Towards an Automatic Detection of Sensitive Information in a Database

• Published in: 2010 Second International Conference on Advances in Databases, Knowledge, and Data Applications pp. 247 - 252
• Main Authors: du Mouza, Cédric, Métais, Elisabeth, Lammari, Nadira, Akoka, Jacky, Aubonnet, Tatiana, Comyn-Wattiau, Isabelle, Fadili, Hammou, Cherfi, Samira Si-Saïd
• Format: Conference Proceeding
• Language: English
• Published: IEEE 01.04.2010
• Subjects: Data privacy; Expert systems; Face detection; Production; Programming profession; Protection; Prototypes; Remuneration; semantic rule; sensitive data; Testing
• ISBN: 9781424460816; 1424460816
• DOI: 10.1109/DBKDA.2010.17

In order to validate user requirements, tests are often conducted on real data. However, developments and tests are more and more outsourced, leading companies to provide external staff with real confidential data.
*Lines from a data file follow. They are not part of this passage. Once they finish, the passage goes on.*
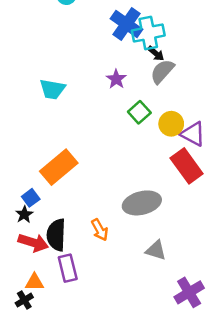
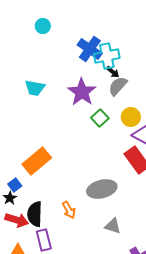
purple star: (116, 79) -> (82, 92), size x1.8
cyan trapezoid: (52, 89) -> (35, 88), moved
yellow circle: (171, 124) -> (131, 117), moved

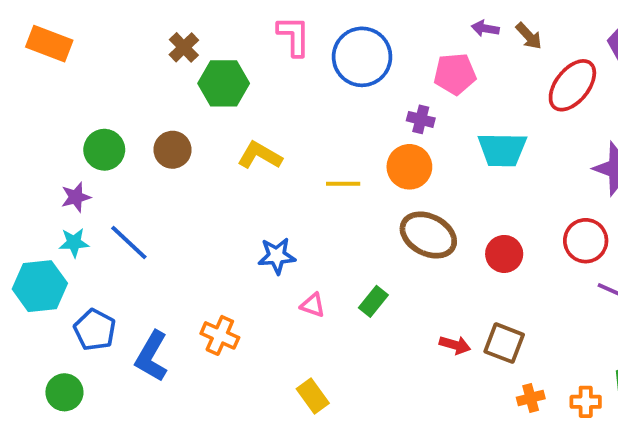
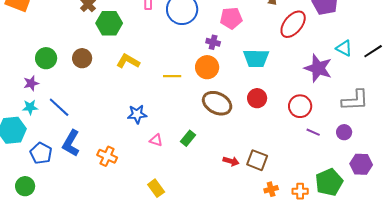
red circle: (504, 254) -> (257, 98), moved
blue L-shape: (152, 356) -> (71, 143), moved

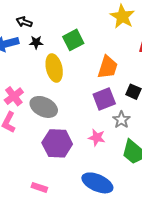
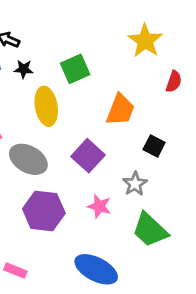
purple square: (104, 99) -> (88, 156), moved, turned -30

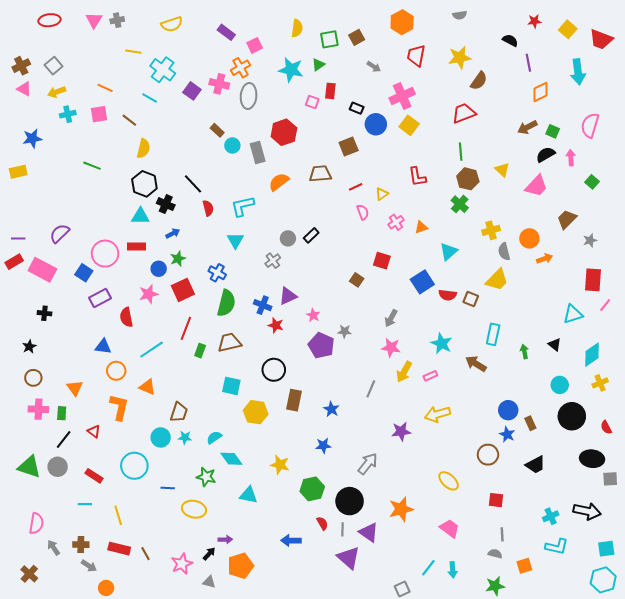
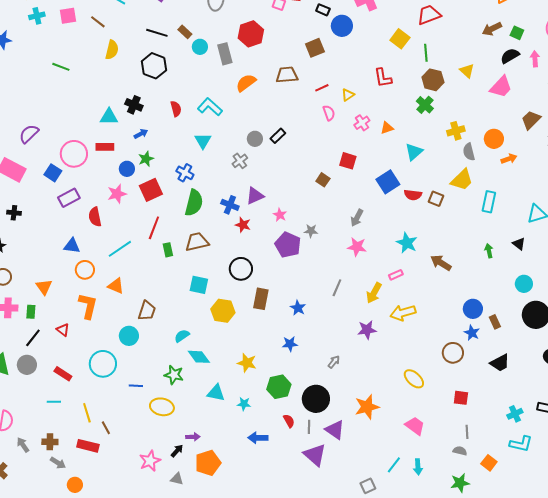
yellow square: (409, 125) -> (400, 39), moved
black hexagon: (144, 184) -> (154, 66), moved
black line: (193, 184) -> (157, 33), moved, turned -30
cyan L-shape: (242, 206) -> (210, 107), turned 55
cyan rectangle: (493, 334) -> (489, 202), moved
green rectangle: (200, 351) -> (168, 250), turned -32
yellow arrow: (404, 372) -> (374, 293), moved
cyan star: (185, 437) -> (244, 404), moved
gray arrow: (368, 464) -> (334, 362), size x0.6
brown line: (145, 554) -> (106, 428), moved
orange square: (524, 566) -> (489, 463), turned -35

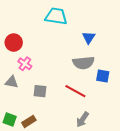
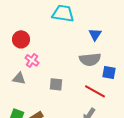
gray square: (40, 91) -> (56, 84), moved
red line: (75, 91) -> (95, 91), moved

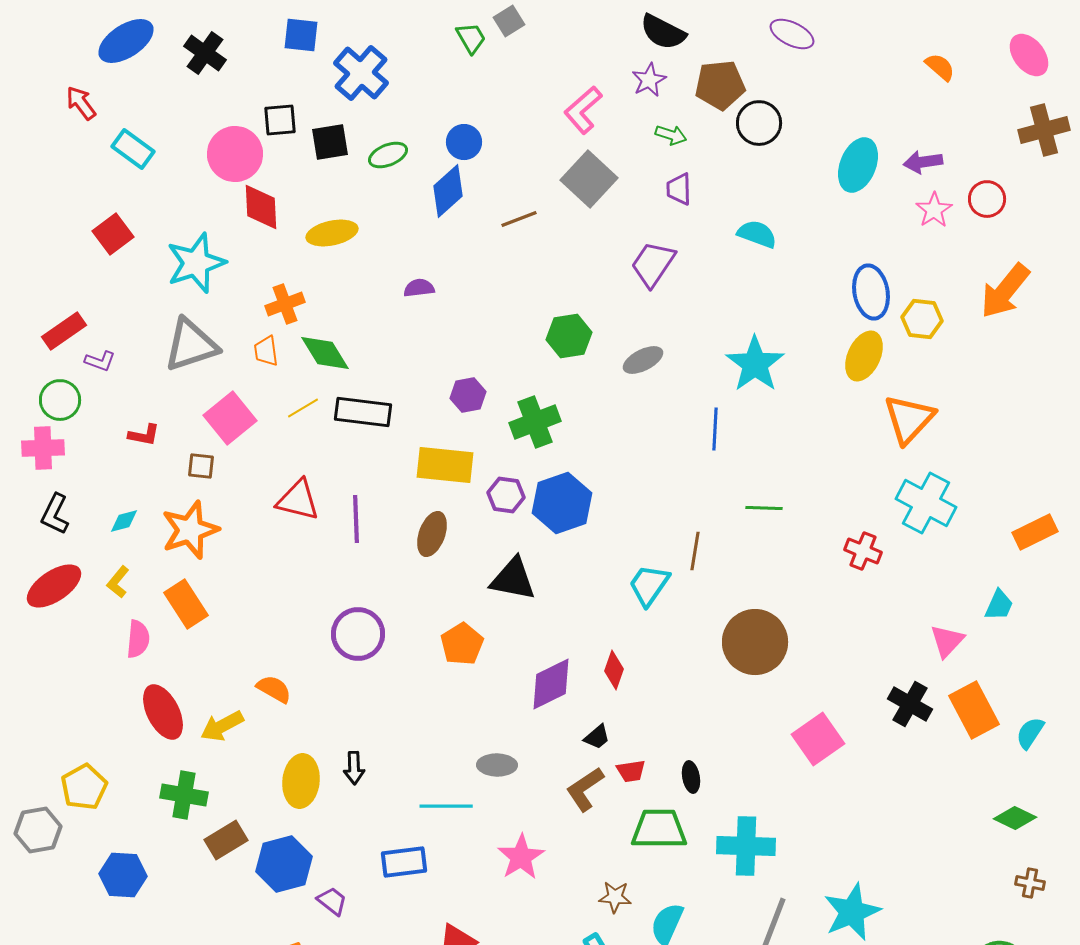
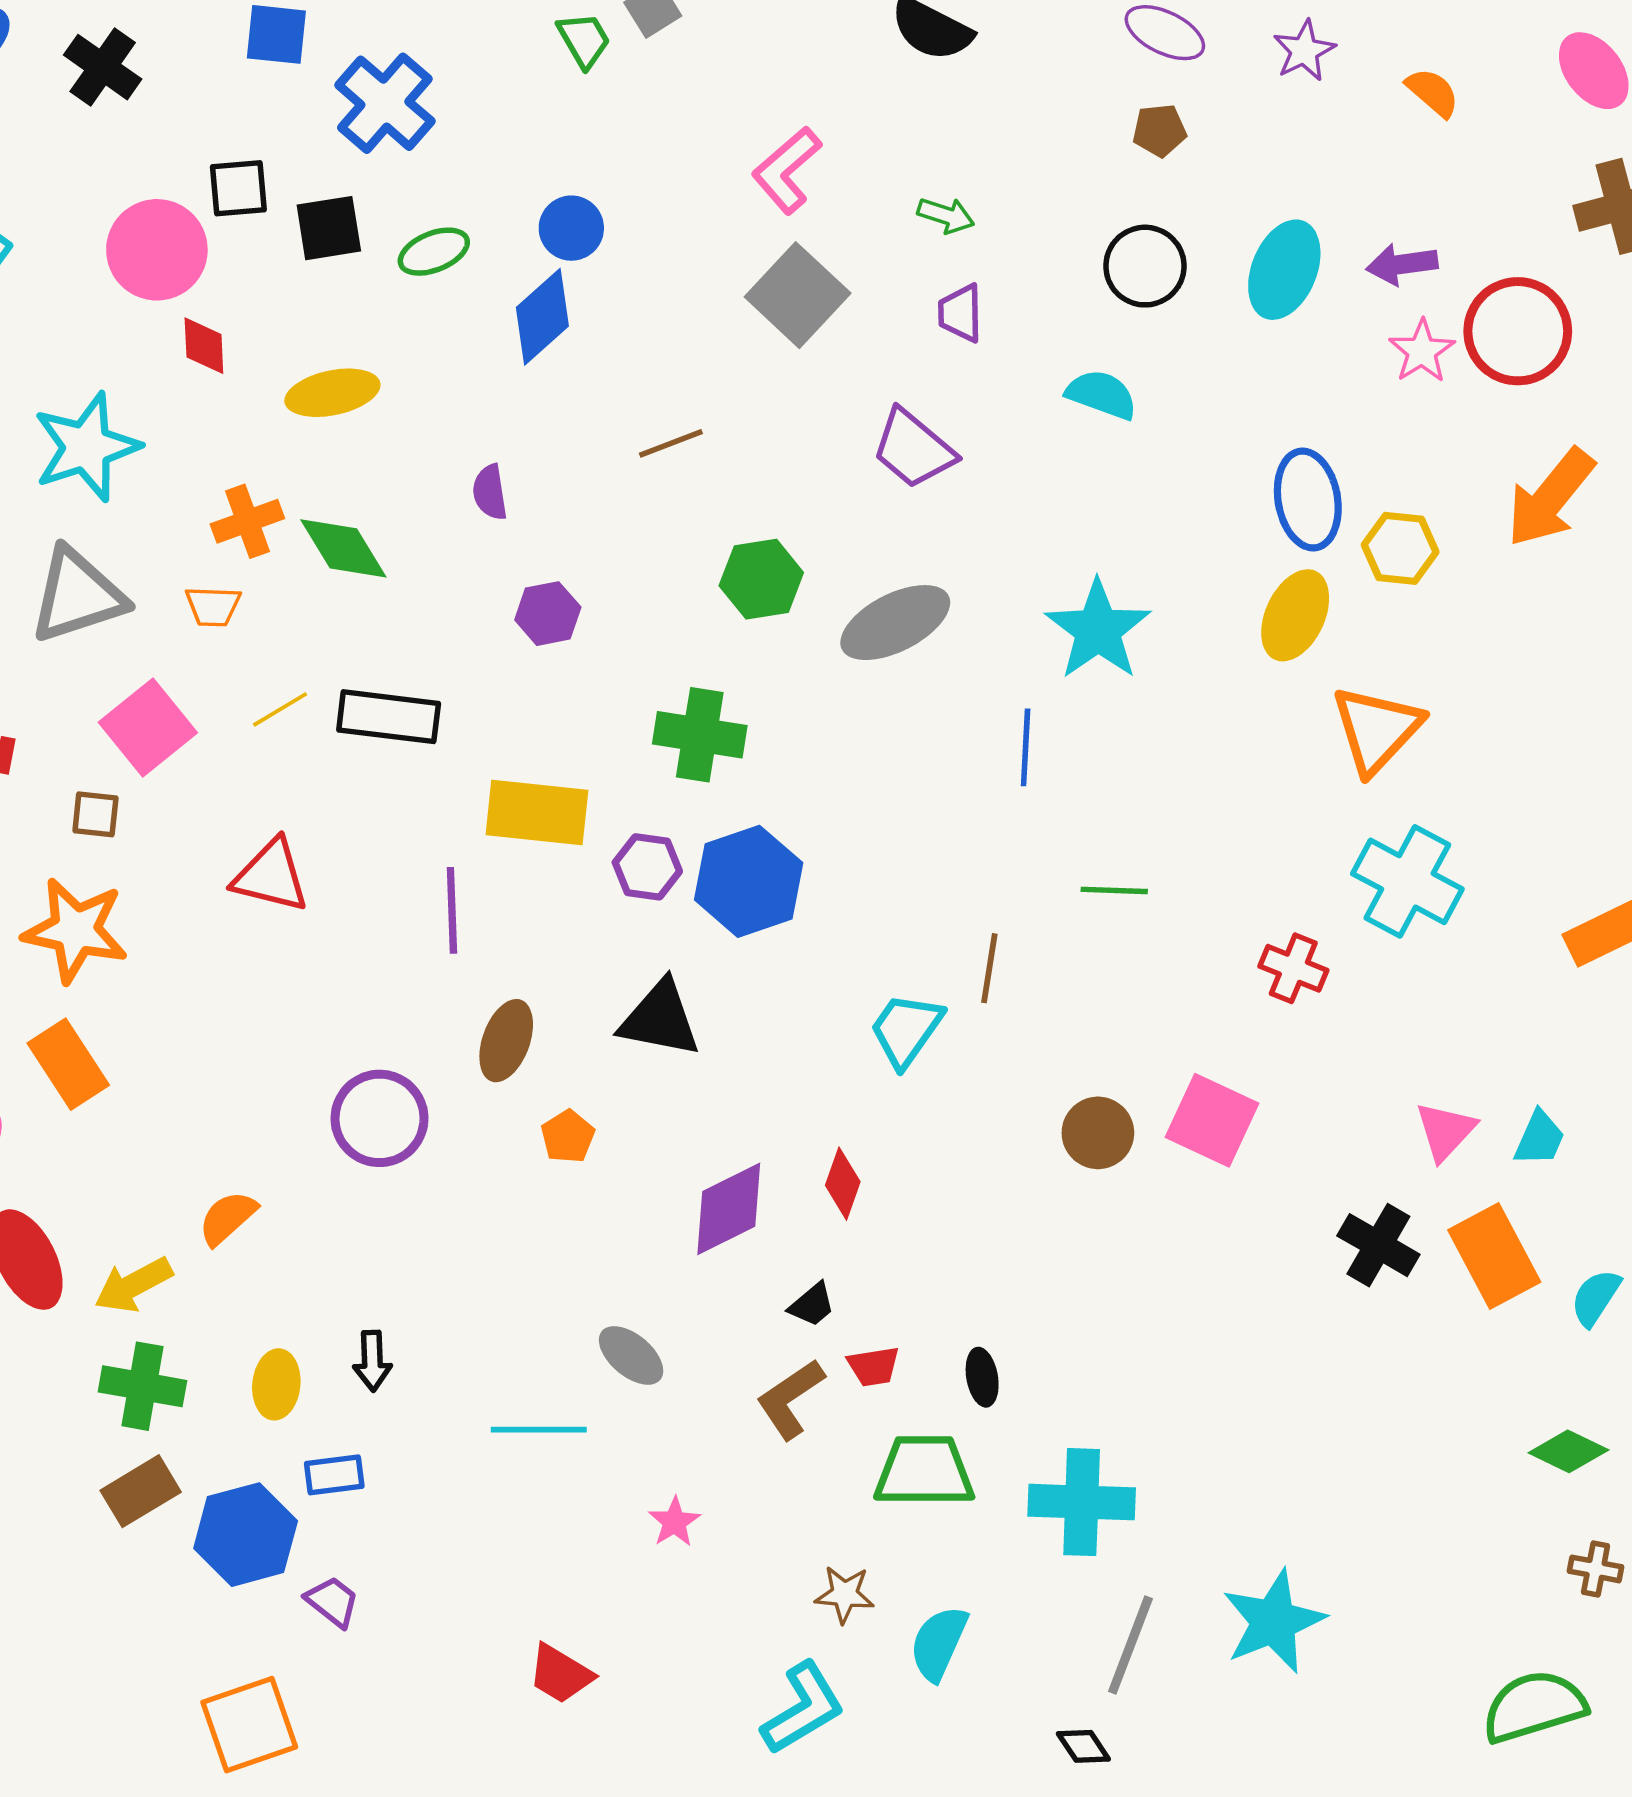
purple star: (649, 80) -> (1304, 51), moved
brown pentagon: (720, 85) -> (1159, 130), moved, size x0.6
black circle: (759, 123) -> (1145, 266), moved
red circle: (987, 199) -> (1518, 331), size x1.6
red diamond: (261, 207) -> (204, 346), size x0.7
brown line: (519, 219) -> (671, 443), moved
purple trapezoid: (653, 264) -> (913, 449), turned -84
purple semicircle: (419, 288) -> (490, 492), turned -92
orange trapezoid: (266, 351) -> (213, 606), turned -80
green diamond: (325, 353) -> (343, 548), moved
gray ellipse: (643, 360) -> (895, 623), size x1.5
purple hexagon: (468, 395) -> (548, 614), moved
green cross: (535, 422) -> (700, 735), turned 30
purple line: (356, 519) -> (452, 910), moved
orange star: (190, 530) -> (75, 930), turned 30
brown ellipse: (432, 534) -> (506, 1041), moved
cyan trapezoid: (999, 605) -> (1539, 1138), moved
brown circle: (755, 642) -> (1098, 1133), size x0.6
orange pentagon: (462, 644) -> (568, 1136), size x0.7
orange semicircle: (274, 689) -> (227, 1218), turned -72
pink square: (818, 739) -> (1212, 1120), moved, turned -30
gray ellipse: (497, 765) -> (631, 1355), turned 39
yellow ellipse: (301, 781) -> (276, 1384), size x0.7
green cross: (184, 795) -> (142, 1386), moved
pink star: (521, 857) -> (674, 1522), size x0.6
blue rectangle: (404, 862) -> (334, 1475), moved, size x0.7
A solution to this problem is known as Data Scrambling. Many algorithms aim at smartly replacing true data by false but realistic ones. However, nothing has been developed to automate the crucial task of the detection of the data to be scrambled. In this paper we propose an innovative approach - and its implementation as an expert system - to achieve the automatic detection of the candidate attributes for scrambling. Our approach is mainly based on semantic rules that determine which concepts have to be scrambled, and on a linguistic component that retrieves the attributes that semantically correspond to these concepts. Since attributes can not be considered independently from each other we also address the challenging problem of the propagation of the scrambling among the whole database. An important contribution of our approach is to provide a semantic modelling of sensitive data. This knowledge is made available through production rules, operationalizing the sensitive data detection.